| Work instructions |
Read the records that follow and state how many lines hold "juga", adding nothing else.

[Saved data entries]

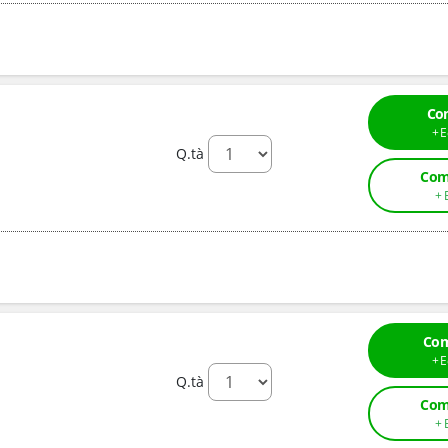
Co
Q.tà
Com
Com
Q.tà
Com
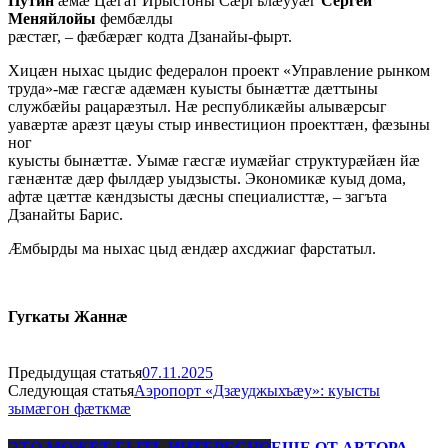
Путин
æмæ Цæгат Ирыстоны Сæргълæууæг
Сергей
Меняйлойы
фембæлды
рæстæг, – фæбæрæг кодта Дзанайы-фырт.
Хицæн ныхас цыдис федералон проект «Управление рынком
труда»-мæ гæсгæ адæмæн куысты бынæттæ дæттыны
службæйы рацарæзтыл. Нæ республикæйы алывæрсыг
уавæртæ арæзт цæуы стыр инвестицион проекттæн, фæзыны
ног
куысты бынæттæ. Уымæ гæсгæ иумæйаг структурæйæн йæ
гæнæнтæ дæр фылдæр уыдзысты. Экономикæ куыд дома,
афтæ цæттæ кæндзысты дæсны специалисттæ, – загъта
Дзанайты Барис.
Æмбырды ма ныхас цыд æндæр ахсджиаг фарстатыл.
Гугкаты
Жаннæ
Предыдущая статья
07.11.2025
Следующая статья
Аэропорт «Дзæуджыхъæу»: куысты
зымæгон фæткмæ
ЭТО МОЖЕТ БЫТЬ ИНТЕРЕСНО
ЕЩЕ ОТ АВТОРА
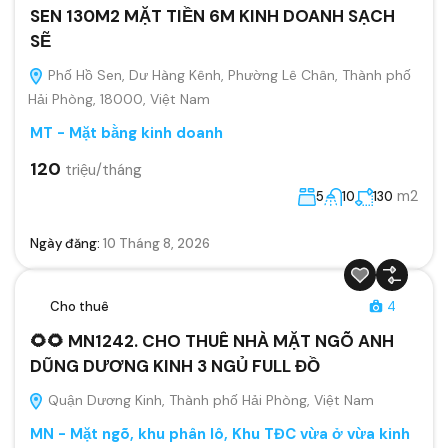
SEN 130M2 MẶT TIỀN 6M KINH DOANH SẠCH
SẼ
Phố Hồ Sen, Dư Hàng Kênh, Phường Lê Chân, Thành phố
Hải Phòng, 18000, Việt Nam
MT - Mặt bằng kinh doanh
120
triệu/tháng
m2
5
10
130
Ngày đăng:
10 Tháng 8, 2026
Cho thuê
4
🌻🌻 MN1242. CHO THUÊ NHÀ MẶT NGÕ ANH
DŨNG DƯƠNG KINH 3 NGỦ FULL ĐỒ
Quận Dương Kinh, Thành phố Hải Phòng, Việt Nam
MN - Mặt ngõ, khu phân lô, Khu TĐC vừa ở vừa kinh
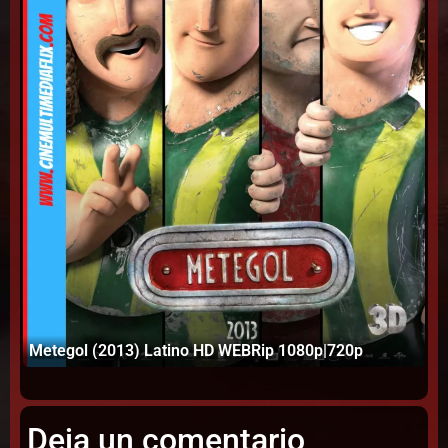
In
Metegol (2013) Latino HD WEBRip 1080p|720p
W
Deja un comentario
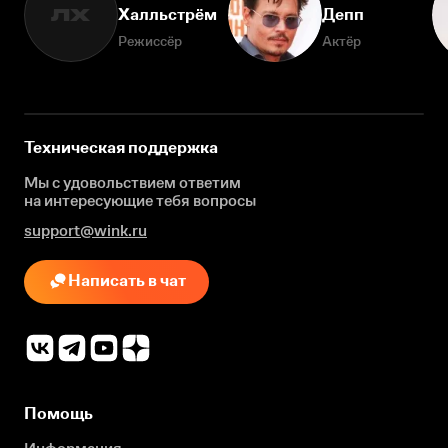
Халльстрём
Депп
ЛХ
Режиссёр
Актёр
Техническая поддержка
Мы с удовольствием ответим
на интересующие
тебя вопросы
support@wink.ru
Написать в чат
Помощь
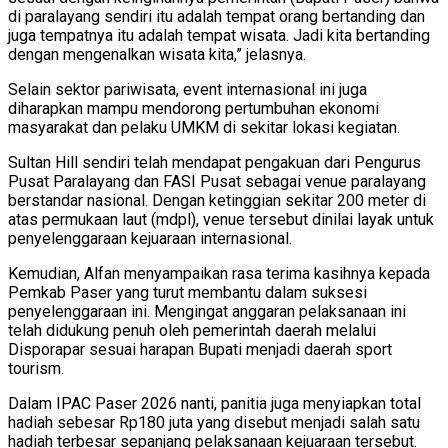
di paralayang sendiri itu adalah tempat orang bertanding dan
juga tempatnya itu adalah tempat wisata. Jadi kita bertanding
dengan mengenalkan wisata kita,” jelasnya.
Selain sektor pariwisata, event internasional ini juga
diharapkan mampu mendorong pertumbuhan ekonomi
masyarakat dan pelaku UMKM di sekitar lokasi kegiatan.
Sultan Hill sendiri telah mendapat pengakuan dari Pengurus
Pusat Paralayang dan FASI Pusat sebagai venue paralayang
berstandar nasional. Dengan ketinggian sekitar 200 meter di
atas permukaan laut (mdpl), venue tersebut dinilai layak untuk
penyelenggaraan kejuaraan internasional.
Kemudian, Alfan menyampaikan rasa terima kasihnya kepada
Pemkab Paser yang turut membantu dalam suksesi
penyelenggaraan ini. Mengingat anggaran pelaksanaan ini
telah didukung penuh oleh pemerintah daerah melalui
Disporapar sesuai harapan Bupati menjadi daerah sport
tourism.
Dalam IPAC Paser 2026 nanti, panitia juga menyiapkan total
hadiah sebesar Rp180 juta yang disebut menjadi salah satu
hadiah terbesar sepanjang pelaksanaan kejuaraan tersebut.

| Solution |
3